Page 1 of 1
alert self-healing issue
Posted: Sun Apr 15, 2018 10:46 am
by DataAssure
Hi Support,
We are testing alert escalation and notice something weird is happening in our lab. Here is the situation:
A Windows host went down then we received AD Domain Service alert but even that Windows host resumed to normal operation including the AD Domain Service, Nagios kept reporting that Windows is down but that particular host reported to normal status the next day or two. We would like to know how to troubleshooting this self-healing symptom? That's where to look for the root cause?
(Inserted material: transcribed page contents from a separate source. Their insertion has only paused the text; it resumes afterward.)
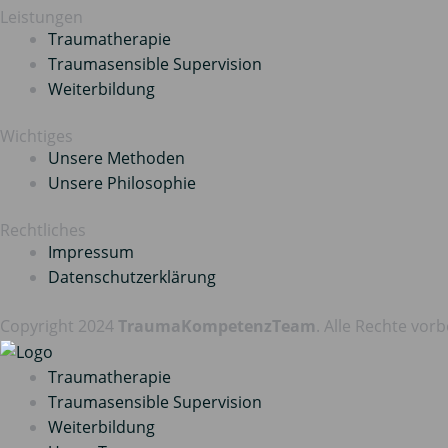
Leistungen
Traumatherapie
Traumasensible Supervision
Weiterbildung
Wichtiges
Unsere Methoden
Unsere Philosophie
Rechtliches
Impressum
Datenschutz­erklärung
Copyright 2024
TraumaKompetenzTeam
. Alle Rechte vor
Traumatherapie
Traumasensible Supervision
Weiterbildung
TIA
Re: alert self-healing issue
Posted: Mon Apr 16, 2018 3:11 pm
by tgriep
I just want to verify that a Windows system went down and that you received a Host Notification and a a Service Notification for a service called AD Domain Service.
Then the host was brought back up and you continued to receive the Host and Service notification was down until a a day or 2 went by and then they both returned to a normal state, it that what happened?
Did you have the same symptoms for other Hosts and Service on the system?
Are you checking any other services on that host and did they act the same?
Can you post the Email notification you were receiving at that time?
Re: alert self-healing issue
Posted: Mon Apr 16, 2018 3:15 pm
by cdienger
First I would have a look at
https://assets.nagios.com/downloads/nag ... ations.pdf to help make sure the escalation config is proper. You can also look at the host & service config and escalation config by reviewing /usr/local/nagios/etc/hosts/*hostcfg*, /usr/local/nagios/etc/services/*servicecfg*, /usr/local/nagios/etc/hostescalations.cfg, and /usr/local/nagios/etc/serviceescalations.cfg.
While it is in the misbehaving state, I would look at
/usr/local/nagios/var/nagios.log which should contain entries each time the host/service changes state.
status.dat would be a good place to check as well - it will contain status information and a count of notifications sent.
nagios.log can roll over and have a lot of noise in it so being ready to run
grep against it will be an advantage.
Status.dat is also frequently updated too so unless it's in the bad state it probably wont be able to tell you much now.